Dans un document publié, en avril 2000, le réseau européen sur la dette et le développement EURODAD fait remarquer «qu’il n’y a rien dans les DSRP [en pays du Sud] que n’aurait pu écrire un fonctionnaire du FMI ou un autre de la Banque Mondiale». Aussi banale que cela puisse paraître, cette remarque tire son fondement d’un constat regrettable : rares sont, dans les pays pauvres, les organisations à la base qui connaissent ce qu’est réellement un «Document des Stratégie de Réduction de la Pauvreté» ou encore ses incidences sur le développement durable...

Au Cameroun, l’élaboration en août 2000, de la version intérimaire du DSRP s’est faite en toute hâte, avec l’aide et la pression des institutions de Breton Wood. Ici, on parle d’une «consultation simple» qui aurait permis à la société civile de dire son mot. Mais au regard des critiques qui fusent çà et là, notamment à propos de l’initiative gouvernementale de choisir les ONG devant faire partie du CCS/PPTE, il est évident que l’implication de la société civile dans ces processus de développement est, sinon inexistante, du moins insuffisante.
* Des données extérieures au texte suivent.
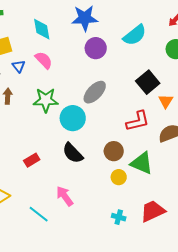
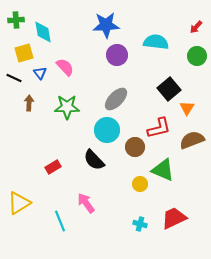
cyan diamond: (42, 29) -> (43, 32), moved
cyan semicircle: (135, 35) -> (156, 42), turned -135
cyan circle: (73, 118) -> (107, 130), moved
brown circle: (114, 151) -> (135, 147), moved
cyan line: (39, 214) -> (60, 221), turned 30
C’est vrai qu’à la décharge de l’Etat, on peut évoquer un déficit de structuration et d’organisation qui ne facilite pas toujours les mécanismes de représentativité de la société civile. Mais il y a, au départ, comme une sorte de lacune dans la volonté commune d’impliquer ces nouveaux acteurs dans les dynamiques de développement.
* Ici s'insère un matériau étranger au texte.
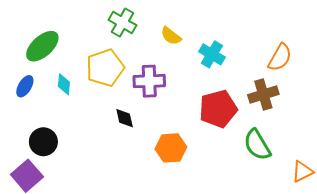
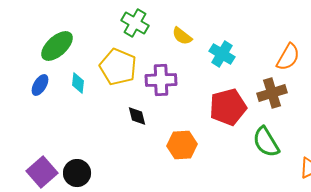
yellow pentagon: (105, 68) -> (118, 67), turned -30
black circle: (43, 142) -> (77, 173), moved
La naissance de «Passerelle» participe de ce constat. Ce nouveau support de communication voudrait susciter, par l’information et le débat, la mise en réseau et l’échange d’expériences entre les différents acteurs de la société civile. Il est l’émanation du «Projet lobbying» ; un programme qui, promu par le (Cercle International pour la Promotion de la Création) CIPCRE et le (Conseil Central Missionnaire des Religieux) CMBR, se veut un mécanisme permanent et connu de tous les partenaires au développement. Pour plus de visibilité et de crédibilité des organisations de la société civile. Pour qu’on puisse passer de la parole aux actes, de manière à faire de la société civile un véritable acteur susceptible de pallier les insuffisances de l’Etat qui ne peut plus tout faire.